Content starts
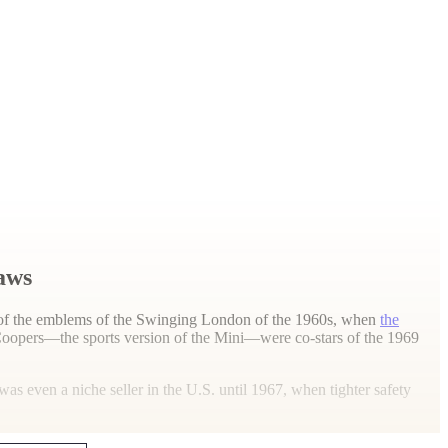
laws
one of the emblems of the Swinging London of the 1960s, when
the
Coopers—the sports version of the Mini—were co-stars of the 1969
s even a niche seller in the U.S. until 1967, when tighter safety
Content ends
**TASK TO COMPLETE**
The line with "one of the emblems" marks where to start. Transcribe from there through the final line of the records, exactly and with nothing added.

**SOLUTION**
one of the emblems of the Swinging London of the 1960s, when
the
Coopers—the sports version of the Mini—were co-stars of the 1969
s even a niche seller in the U.S. until 1967, when tighter safety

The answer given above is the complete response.